Taken together, the findings obtained in Study 2 reveal an attentional asymmetry for odor perception, with a complete lack of attentional modulation of neural activity in the olfactory cortical and subcortical areas when exposed to bimodal stimuli (odor + sound), while attention to sounds increased activity in auditory areas. Importantly, the amygdala was responsive to odor presence, but not affected by attention nor modulated by subjective hedonic value. Our results also show differential effects of odor valence both with and without attention. While activity in medial OFC and right anterior insula showed a pure effect of valence regardless of attention (positive and negative, respectively), the left anterior insula was significantly modulated by valence depending on whether attention was allocated to odors or not, supporting distinct roles for the right and left insula in processing saliency and disambiguating task-relevant stimuli, respectively.

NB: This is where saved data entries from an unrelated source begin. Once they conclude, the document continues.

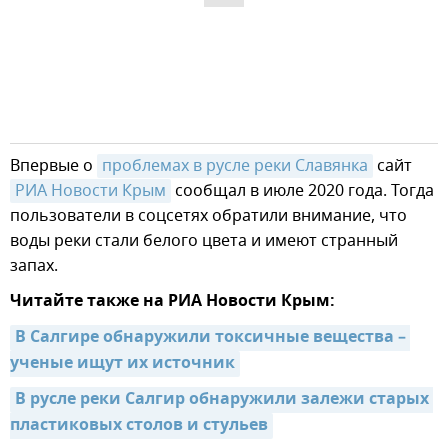
Впервые о
проблемах в русле реки Славянка
сайт
РИА Новости Крым
сообщал в июле 2020 года. Тогда
пользователи в соцсетях обратили внимание, что
воды реки стали белого цвета и имеют странный
запах.
Читайте также на РИА Новости Крым:
В Салгире обнаружили токсичные вещества – 
ученые ищут их источник
В русле реки Салгир обнаружили залежи старых 
пластиковых столов и стульев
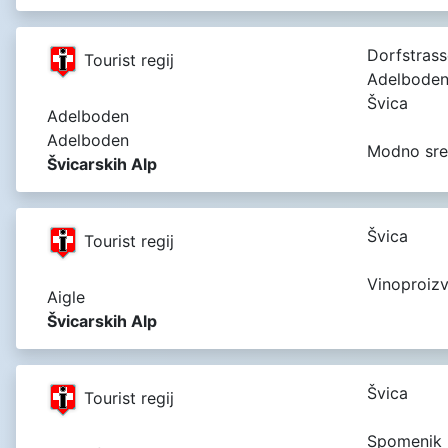
Dorfstrass
Tourist regij
Adelboden
Švica
Adelboden
Adelboden
Modno sre
Švicarskih Alp
Švica
Tourist regij
Vinoproizv
Aigle
Švicarskih Alp
Švica
Tourist regij
Spomenik 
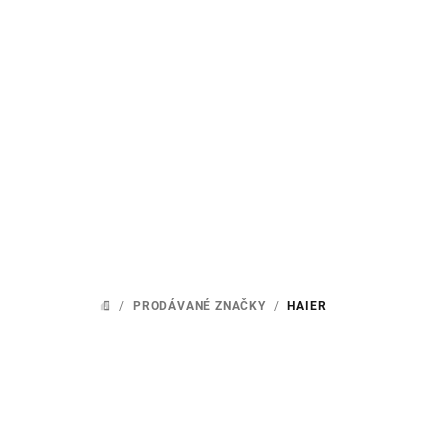
Přejít
na
obsah
/
PRODÁVANÉ ZNAČKY
/
HAIER
DOMŮ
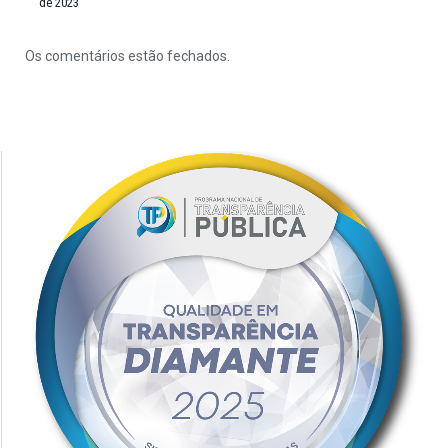
de 2023
Os comentários estão fechados.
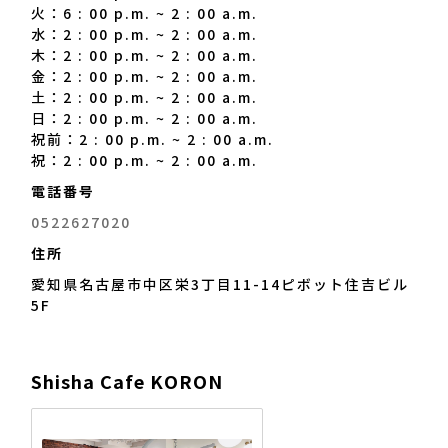
火：6 : 00 p.m. ~ 2 : 00 a.m.
水：2 : 00 p.m. ~ 2 : 00 a.m.
木：2 : 00 p.m. ~ 2 : 00 a.m.
金：2 : 00 p.m. ~ 2 : 00 a.m.
土：2 : 00 p.m. ~ 2 : 00 a.m.
日：2 : 00 p.m. ~ 2 : 00 a.m.
祝前：2 : 00 p.m. ~ 2 : 00 a.m.
祝：2 : 00 p.m. ~ 2 : 00 a.m.
電話番号
0522627020
住所
愛知県名古屋市中区栄3丁目11-14ピボット住吉ビル
5F
Shisha Cafe KORON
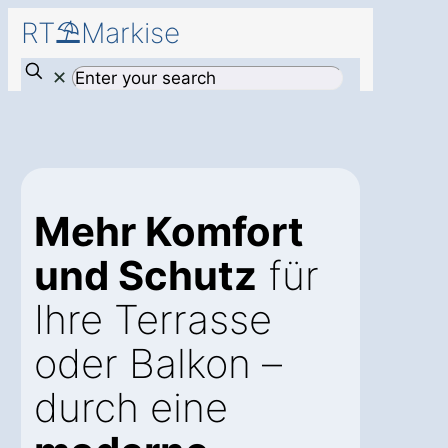
RT⛱️Markise
✕
Mehr Komfort
und Schutz
für
Ihre Terrasse
oder Balkon –
durch eine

Unpleasant and pleasant odors were still discriminated in the right insula irrespective of attentional focus, but generated similar responses in the left insula when attention was directed away from the odors. These data suggest that the right AI could mediate a general salience detection/alarm-like system for responding to potentially harmful stimuli even without attention; whereas the left anterior insula might be more sensitive to top-down attentional control and task relevance by integrating odor cues with other contextual information in order to enact an appropriate behavioral response.

Study 3 found that the hedonicity of contextual odors can affect low level affective processes, by influencing aversive conditioning outcomes. As pointed out by behavioral and physiological indicators, aversive conditioning appeared to be more effective by generating resistance to extinction when performed with unpleasant odors, in an affective congruent fashion. However, the important attentional drive induced by aversive smells appears to mask the effects of associative learning during the acquisition phase. In comparison, pleasant odors did not facilitate aversive conditioning, but appeared to generally increase the awareness of aversive stimuli (angry face, unpleasant white noise), in line with the broadening of attention enabled by pleasant emotions according to the Broaden and Build theory.

As stated in the introduction, valence and trigeminality are the most salient characteristics of odors, and thus raise the ultimate question of whether odors could possess an innate preparedness inherent to these features for the detection of chemical threat, as it is the case in visual or auditory domains. In these sensory modalities, fear relevant stimuli such as angry or fearful facial expressions (Forgas & Eich, 2006) spiders or snake evoking shapes (Soares & Ohman 1993) and some vocal sounds such as cries have been proposed to to evoke emotional reactions partly based on an innate,

197 inherited biological predisposition to fear threats. Nevertheless, our data suggests that if odors indeed had a preparedness dimension, it would not be supported by valence, but rather by trigeminality as shown by the skin conductance increases. Alternatively, since evolution has primed us to rely more and more on vision and audition to detect danger, one could assume that olfaction only plays a residual role in threat signaling. In fact, given its notorious plasticity, the olfactory system would need confirmatory congruent intermodal cues to disambiguate aversiveness from a real hazard.